I find the adventures of our great plant hunters fascinating. Before my career took me to botanical gardens where I learned more, I never stopped wondering how some of these tropical plants like Monkey Puzzles or orchids came to end up on our shores.
Over the past few hundred years, as countries began to open their borders to trade, men such as David Douglas and George Forrest have been sent to parts of the world in search of new plants, organized by botanical gardens. and horticultural companies sponsored by wealthy landowners. .
While a person capable of studying plants on an expedition may have been helpful, it may not have been deemed important enough to take up valuable space aboard a full-fledged ship – it’s is why men like David Lyall took the time to pursue their interest in botanical study and collecting while combining a more functional role.

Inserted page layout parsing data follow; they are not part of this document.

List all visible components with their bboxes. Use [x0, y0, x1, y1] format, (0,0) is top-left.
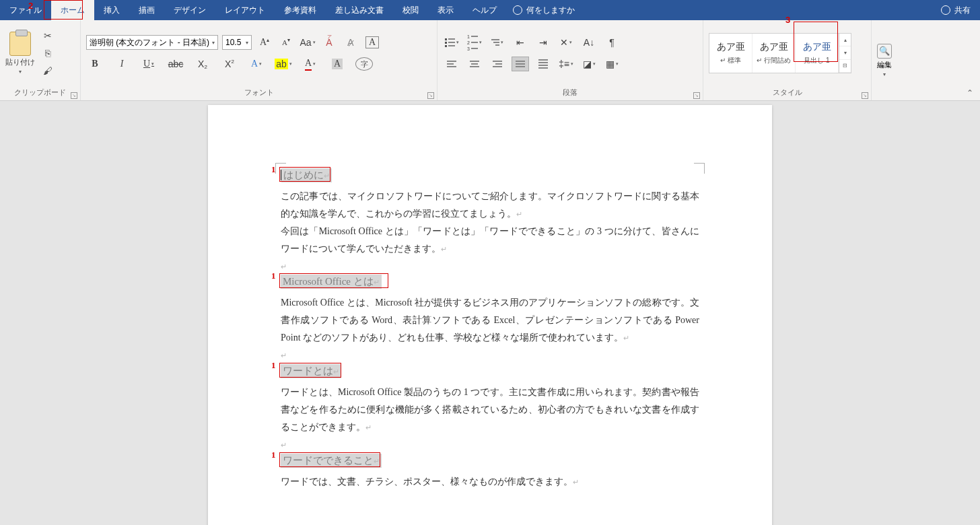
dialog-launcher-icon[interactable]: ↘	[427, 92, 434, 99]
align-right-button[interactable]	[489, 57, 506, 71]
body-paragraph[interactable]: 今回は「Microsoft Office とは」「ワードとは」「ワードでできるこ…	[281, 223, 699, 258]
body-paragraph[interactable]: この記事では、マイクロソフトワードについてご紹介します。マイクロソフトワードに関…	[281, 188, 699, 223]
strikethrough-button[interactable]: abc	[167, 57, 184, 71]
editing-button[interactable]: 🔍 編集 ▾	[877, 44, 892, 77]
tab-help[interactable]: ヘルプ	[463, 0, 506, 20]
font-color-button[interactable]: A▾	[302, 57, 319, 71]
page: 1 はじめに↵ この記事では、マイクロソフトワードについてご紹介します。マイクロ…	[208, 105, 772, 525]
paste-label: 貼り付け	[5, 57, 35, 67]
empty-paragraph[interactable]: ↵	[281, 258, 699, 275]
tab-mailings[interactable]: 差し込み文書	[326, 0, 393, 20]
annotation-1: 1	[271, 450, 276, 460]
character-border-button[interactable]: A	[363, 35, 381, 50]
multilevel-list-button[interactable]: ▾	[489, 35, 506, 50]
empty-paragraph[interactable]: ↵	[281, 436, 699, 454]
align-left-button[interactable]	[443, 57, 460, 71]
char-shading-button[interactable]: A	[328, 57, 346, 71]
tell-me-search[interactable]: 何をしますか	[513, 5, 575, 16]
body-paragraph[interactable]: ワードでは、文書、チラシ、ポスター、様々なものが作成できます。↵	[281, 473, 699, 491]
superscript-button[interactable]: X2	[221, 57, 238, 71]
tab-draw[interactable]: 描画	[129, 0, 164, 20]
tab-design[interactable]: デザイン	[164, 0, 215, 20]
group-label-paragraph: 段落 ↘	[438, 86, 703, 100]
group-label-font: フォント ↘	[81, 86, 437, 100]
dialog-launcher-icon[interactable]: ↘	[693, 92, 700, 99]
shading-button[interactable]: ◪▾	[580, 57, 598, 71]
bold-button[interactable]: B	[86, 57, 104, 71]
annotation-box-heading	[279, 273, 388, 288]
font-size-combo[interactable]: 10.5▾	[222, 35, 252, 50]
shrink-font-button[interactable]: A▾	[277, 35, 295, 50]
chevron-down-icon: ▾	[212, 40, 215, 46]
bulb-icon	[513, 5, 522, 15]
bullet-list-button[interactable]: ▾	[443, 35, 460, 50]
body-paragraph[interactable]: Microsoft Office とは、Microsoft 社が提供するビジネス…	[281, 294, 699, 347]
align-distribute-button[interactable]	[534, 57, 552, 71]
style-normal[interactable]: あア亜 ↵ 標準	[709, 34, 753, 73]
subscript-button[interactable]: X2	[194, 57, 211, 71]
show-marks-button[interactable]: ¶	[603, 35, 621, 50]
phonetic-guide-button[interactable]: アA	[320, 35, 338, 50]
search-icon: 🔍	[877, 44, 892, 59]
increase-indent-button[interactable]: ⇥	[534, 35, 552, 50]
align-center-button[interactable]	[466, 57, 483, 71]
font-name-value: 游明朝 (本文のフォント - 日本語)	[90, 37, 209, 48]
number-list-button[interactable]: 123▾	[466, 35, 483, 50]
underline-button[interactable]: U▾	[140, 57, 158, 71]
tab-insert[interactable]: 挿入	[94, 0, 129, 20]
style-gallery-more[interactable]: ▴▾⊟	[839, 34, 851, 73]
line-spacing-button[interactable]: ‡≡▾	[557, 57, 575, 71]
body-paragraph[interactable]: ワードとは、Microsoft Office 製品のうちの 1 つです。主に文書…	[281, 384, 699, 436]
annotation-2: 2	[28, 1, 33, 11]
collapse-ribbon-button[interactable]: ⌃	[967, 88, 973, 98]
share-icon	[941, 5, 950, 15]
document-area[interactable]: 1 はじめに↵ この記事では、マイクロソフトワードについてご紹介します。マイクロ…	[0, 101, 980, 525]
paste-icon	[9, 32, 31, 56]
format-painter-icon[interactable]: 🖌	[42, 65, 54, 77]
title-bar: ファイル 2 ホーム 挿入 描画 デザイン レイアウト 参考資料 差し込み文書 …	[0, 0, 980, 20]
tab-label: 差し込み文書	[335, 5, 384, 16]
annotation-1: 1	[271, 164, 276, 175]
asian-layout-button[interactable]: ✕▾	[557, 35, 575, 50]
grow-font-button[interactable]: A▴	[256, 35, 273, 50]
italic-button[interactable]: I	[113, 57, 131, 71]
share-label: 共有	[954, 5, 971, 16]
tab-label: デザイン	[174, 5, 206, 16]
borders-button[interactable]: ▦▾	[603, 57, 621, 71]
tab-label: 表示	[438, 5, 454, 16]
share-button[interactable]: 共有	[941, 5, 971, 16]
tab-references[interactable]: 参考資料	[275, 0, 326, 20]
annotation-box-heading	[279, 167, 330, 182]
tab-file-label: ファイル	[9, 5, 42, 16]
decrease-indent-button[interactable]: ⇤	[512, 35, 529, 50]
tell-me-label: 何をしますか	[526, 5, 575, 16]
change-case-button[interactable]: Aa▾	[299, 35, 316, 50]
tab-review[interactable]: 校閲	[393, 0, 428, 20]
style-name: ↵ 標準	[720, 56, 741, 65]
annotation-box-heading	[279, 363, 341, 378]
chevron-down-icon: ▾	[883, 71, 886, 77]
group-clipboard: 貼り付け ▾ ✂ ⎘ 🖌 クリップボード ↘	[0, 20, 81, 100]
empty-paragraph[interactable]: ↵	[281, 347, 699, 364]
sort-button[interactable]: A↓	[580, 35, 598, 50]
text-effects-button[interactable]: A▾	[248, 57, 265, 71]
tab-view[interactable]: 表示	[428, 0, 463, 20]
style-sample: あア亜	[760, 41, 788, 53]
paste-button[interactable]: 貼り付け ▾	[5, 32, 35, 75]
dialog-launcher-icon[interactable]: ↘	[862, 92, 868, 99]
font-name-combo[interactable]: 游明朝 (本文のフォント - 日本語)▾	[86, 35, 218, 50]
enclose-char-button[interactable]: 字	[355, 57, 373, 71]
annotation-1: 1	[271, 271, 276, 281]
align-justify-button[interactable]	[512, 57, 529, 71]
font-size-value: 10.5	[225, 38, 241, 47]
tab-label: 挿入	[104, 5, 120, 16]
annotation-box-home	[44, 0, 83, 20]
highlight-button[interactable]: ab▾	[275, 57, 292, 71]
dialog-launcher-icon[interactable]: ↘	[71, 92, 77, 99]
chevron-down-icon: ▾	[246, 40, 248, 46]
clear-formatting-button[interactable]: A̷	[342, 35, 359, 50]
copy-icon[interactable]: ⎘	[42, 47, 54, 59]
tab-layout[interactable]: レイアウト	[215, 0, 275, 20]
cut-icon[interactable]: ✂	[42, 30, 54, 42]
style-nospacing[interactable]: あア亜 ↵ 行間詰め	[753, 34, 796, 73]
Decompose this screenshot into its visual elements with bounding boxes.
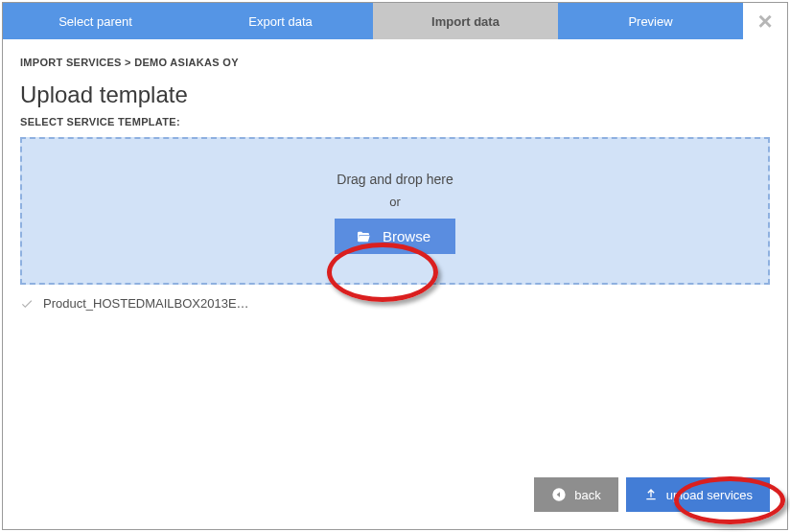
back-button[interactable]: back [534,477,617,512]
tab-label: Export data [248,14,313,29]
tab-export-data[interactable]: Export data [188,3,373,39]
page-title: Upload template [20,81,770,108]
checkmark-icon [20,297,34,311]
folder-open-icon [356,229,371,244]
browse-button-label: Browse [383,228,430,244]
breadcrumb: IMPORT SERVICES > DEMO ASIAKAS OY [20,57,770,68]
tab-label: Preview [628,14,672,29]
file-dropzone[interactable]: Drag and drop here or Browse [20,137,770,285]
tab-select-parent[interactable]: Select parent [3,3,188,39]
bottom-button-bar: back upload services [534,477,770,512]
dropzone-text-2: or [389,195,401,209]
tab-import-data[interactable]: Import data [373,3,558,39]
uploaded-file-row: Product_HOSTEDMAILBOX2013E… [20,296,770,311]
tab-preview[interactable]: Preview [558,3,743,39]
back-button-label: back [574,488,600,502]
upload-services-button-label: upload services [666,488,753,502]
section-subtitle: SELECT SERVICE TEMPLATE: [20,116,770,127]
close-button[interactable]: × [743,3,787,39]
upload-services-button[interactable]: upload services [626,477,770,512]
tab-bar: Select parent Export data Import data Pr… [3,3,787,39]
content-area: IMPORT SERVICES > DEMO ASIAKAS OY Upload… [3,39,787,529]
close-icon: × [757,7,772,36]
upload-icon [643,487,659,502]
circle-arrow-left-icon [551,487,567,502]
dialog-frame: Select parent Export data Import data Pr… [2,2,788,530]
uploaded-file-name: Product_HOSTEDMAILBOX2013E… [43,296,249,311]
browse-button[interactable]: Browse [335,219,455,254]
dropzone-text-1: Drag and drop here [337,172,453,187]
tab-label: Select parent [58,14,132,29]
tab-label: Import data [431,14,500,29]
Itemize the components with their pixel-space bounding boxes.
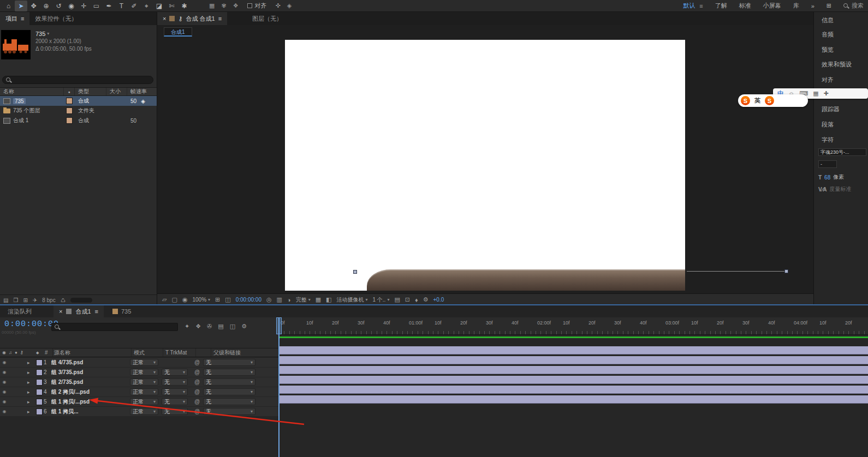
timeline-layer-row-1[interactable]: ◉ ▸ 1 组 4/735.psd 正常▾ ▾ @ 无▾ <box>0 358 278 368</box>
layer-name[interactable]: 组 1 拷贝/...psd <box>51 398 130 406</box>
layer-color-chip[interactable] <box>37 380 42 385</box>
ime-toolbox-icon[interactable]: ▦ <box>813 90 818 97</box>
render-queue-icon[interactable]: ✈ <box>33 297 37 303</box>
motion-blur-icon[interactable]: ◫ <box>230 323 235 330</box>
panel-character[interactable]: 字符 <box>822 136 834 144</box>
layer-parent-dropdown[interactable]: 无▾ <box>203 359 255 366</box>
panel-menu-icon[interactable]: ≡ <box>21 15 24 22</box>
label-color-chip[interactable] <box>67 108 72 113</box>
always-preview-icon[interactable]: ▱ <box>162 296 167 303</box>
shape-tool[interactable]: ▭ <box>90 1 103 11</box>
tab-layer[interactable]: 图层（无） <box>252 15 282 23</box>
ime-more-icon[interactable]: ✚ <box>824 90 829 97</box>
workspace-tab-standard[interactable]: 标准 <box>739 2 751 10</box>
layer-duration-bar-6[interactable] <box>280 395 868 404</box>
camera-dropdown[interactable]: 活动摄像机 ▾ <box>336 296 367 304</box>
column-name[interactable]: 名称 <box>0 88 64 95</box>
exposure-value[interactable]: +0.0 <box>433 297 444 303</box>
layer-name[interactable]: 组 1 拷贝... <box>51 408 130 416</box>
tab-render-queue[interactable]: 渲染队列 <box>0 308 39 316</box>
panel-info[interactable]: 信息 <box>822 16 834 25</box>
viewer-current-time[interactable]: 0:00:00:00 <box>236 297 261 303</box>
tab-composition[interactable]: × ⚷ 合成 合成1 ≡ <box>157 12 227 25</box>
pixel-aspect-icon[interactable]: ▤ <box>394 296 400 303</box>
viewer-panel-menu-icon[interactable]: ≡ <box>218 15 222 22</box>
ime-logo-icon[interactable]: S <box>741 96 750 105</box>
snap-option-icon-1[interactable]: ✜ <box>276 2 281 9</box>
mask-toggle-icon[interactable]: ◫ <box>225 296 230 303</box>
timeline-layer-row-6[interactable]: ◉ ▸ 6 组 1 拷贝... 正常▾ 无▾ @ 无▾ <box>0 407 278 417</box>
tab-timeline-comp1[interactable]: × 合成1 ≡ <box>53 305 104 317</box>
layer-visibility-icon[interactable]: ◉ <box>0 380 9 384</box>
viewer-lock-icon[interactable]: ⚷ <box>178 15 182 22</box>
tab-timeline-735[interactable]: 735 <box>112 308 131 315</box>
parent-link-column-header[interactable]: 父级和链接 <box>211 348 278 357</box>
clone-stamp-tool[interactable]: ⌖ <box>140 1 153 11</box>
project-search-input[interactable] <box>14 77 150 83</box>
workspace-tab-default[interactable]: 默认 <box>683 2 695 10</box>
project-row-735[interactable]: 735 合成 50 ◈ <box>0 96 157 106</box>
layer-parent-dropdown[interactable]: 无▾ <box>203 378 255 386</box>
delete-item-icon[interactable]: ♺ <box>61 297 66 303</box>
workspace-menu-icon[interactable]: ≡ <box>699 3 703 9</box>
timeline-layer-row-5[interactable]: ◉ ▸ 5 组 1 拷贝/...psd 正常▾ 无▾ @ 无▾ <box>0 397 278 407</box>
layer-duration-bar-4[interactable] <box>280 376 868 384</box>
layer-mode-dropdown[interactable]: 正常▾ <box>130 359 158 366</box>
parent-pickwhip-icon[interactable]: @ <box>191 369 203 375</box>
timeline-panel-menu-icon[interactable]: ≡ <box>95 308 98 315</box>
exposure-gear-icon[interactable]: ⚙ <box>423 296 429 303</box>
label-color-chip[interactable] <box>67 118 72 123</box>
layer-expand-arrow[interactable]: ▸ <box>27 380 35 385</box>
layer-mode-dropdown[interactable]: 正常▾ <box>130 369 158 376</box>
layer-duration-bar-5[interactable] <box>280 386 868 394</box>
tab-close-icon[interactable]: × <box>59 308 62 315</box>
trkmat-column-header[interactable]: T TrkMat <box>163 348 195 357</box>
layer-handle[interactable] <box>784 269 788 273</box>
layer-trkmat-dropdown[interactable]: 无▾ <box>162 408 188 415</box>
font-family-dropdown[interactable]: 字魂230号-... <box>818 148 866 156</box>
layer-duration-bar-2[interactable] <box>280 356 868 364</box>
show-snapshot-icon[interactable]: ▥ <box>277 296 282 303</box>
selected-item-name[interactable]: 735 <box>35 30 45 38</box>
layer-expand-arrow[interactable]: ▸ <box>27 389 35 395</box>
layer-name[interactable]: 组 4/735.psd <box>51 359 130 366</box>
workspace-overflow-icon[interactable]: » <box>811 3 815 9</box>
tab-close-icon[interactable]: × <box>163 15 166 22</box>
item-name-dropdown-icon[interactable]: ▾ <box>47 30 49 38</box>
column-framerate[interactable]: 帧速率 <box>127 88 157 95</box>
layer-parent-dropdown[interactable]: 无▾ <box>203 369 255 376</box>
panel-grid-icon[interactable]: ⊞ <box>827 2 831 9</box>
layer-color-chip[interactable] <box>37 389 42 395</box>
timeline-jump-icon[interactable]: ♦ <box>415 297 418 303</box>
layer-trkmat-dropdown[interactable]: 无▾ <box>162 369 188 376</box>
project-row-comp1[interactable]: 合成 1 合成 50 <box>0 116 157 125</box>
layer-duration-bar-3[interactable] <box>280 366 868 374</box>
snap-checkbox[interactable] <box>247 3 252 8</box>
zoom-tool[interactable]: ⊕ <box>40 1 52 11</box>
interpret-footage-icon[interactable]: ▤ <box>3 297 8 303</box>
layer-parent-dropdown[interactable]: 无▾ <box>203 408 255 415</box>
layer-duration-bar-1[interactable] <box>280 346 868 354</box>
camera-tool[interactable]: ◉ <box>65 1 78 11</box>
kerning-value[interactable]: 度量标准 <box>830 185 852 193</box>
ime-language-label[interactable]: 英 <box>754 97 760 105</box>
layer-parent-dropdown[interactable]: 无▾ <box>203 388 255 395</box>
workspace-tab-libraries[interactable]: 库 <box>793 2 799 10</box>
workspace-tab-learn[interactable]: 了解 <box>715 2 727 10</box>
pan-behind-tool[interactable]: ✛ <box>78 1 90 11</box>
snap-option-icon-2[interactable]: ◈ <box>287 2 292 9</box>
home-tool[interactable]: ⌂ <box>2 1 15 11</box>
timeline-current-time[interactable]: 0:00:00:00 <box>4 320 59 329</box>
draft-3d-icon[interactable]: ❖ <box>195 323 201 330</box>
fast-previews-icon[interactable]: ⊡ <box>405 296 410 303</box>
parent-pickwhip-icon[interactable]: @ <box>191 389 203 395</box>
column-size[interactable]: 大小 <box>106 88 127 95</box>
layer-trkmat-dropdown[interactable]: 无▾ <box>162 388 188 395</box>
layer-name[interactable]: 组 2/735.psd <box>51 378 130 386</box>
layer-visibility-icon[interactable]: ◉ <box>0 399 9 404</box>
layer-expand-arrow[interactable]: ▸ <box>27 370 35 375</box>
ground-shape-layer[interactable] <box>367 269 685 291</box>
panel-preview[interactable]: 预览 <box>822 46 834 54</box>
mode-column-header[interactable]: 模式 <box>131 348 163 357</box>
channel-icon[interactable]: ◑ <box>287 297 291 303</box>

David Lyall was born on June 1, 1817 in the village of Auchenblae in the east of Scotland, south of Aberdeen, the rich red soil of the land around which he grew up and the favorable climate allowed this part of the country to support high yielding crops. and a variety of wild flora.
In fact, his grandfather William Lyall in 1756 experimented with the turnip, revolutionizing it as a turnip that could be grown, lifted and stored over the winter in order to keep cattle well fed and alive.
Something until then, Scotland did not have most of the farm animals to be slaughtered in the fall except a few for breeding purposes.
The village where he grew up was not far from the port of Montrose, and with the time he obtained a medical degree from the University of Aberdeen, he was no stranger to the sea. the adventure and discovery of the world he was reading about was to become a naval surgeon.
After gaining experience on a whaling ship in the Greenland region where he also took the opportunity to collect botanical species, Lyall joined the expedition in 1839 to find the South Magnetic Pole as an assistant naval surgeon aboard HMS Terror.
His equivalent post on the second ship was none other than Joseph Hooker, son of William who, as professor of botany at the Glasgow Botanic Gardens, mentored many young explorers, including David Douglas. These influences mark the beginning of Lyall’s vocation as a plant collector.
Although most of their specimens from the Antarctic regions were algae, it was the plants and seeds from New Zealand stopovers that excited nurserymen back to Britain on their return.
Much of my career has been spent working in alpine gardens, attending numerous conferences organized by the Scottish Rock Garden Club and reading many excellent articles on New Zealand plants in their biannual journal.
During this time I remember being taken by a large white flowering buttercup from this part of the world called Ranunculus lyallii.
Years later, when I first read this man’s findings, it gave me such a buzz to tie the two together, that David Lyall, a few miles down the road, gave me the opportunity to cultivate such a beautiful plant, having seen for the first time hundreds of hectares which are covered with it in its natural habitat in the west of the South Island of the country.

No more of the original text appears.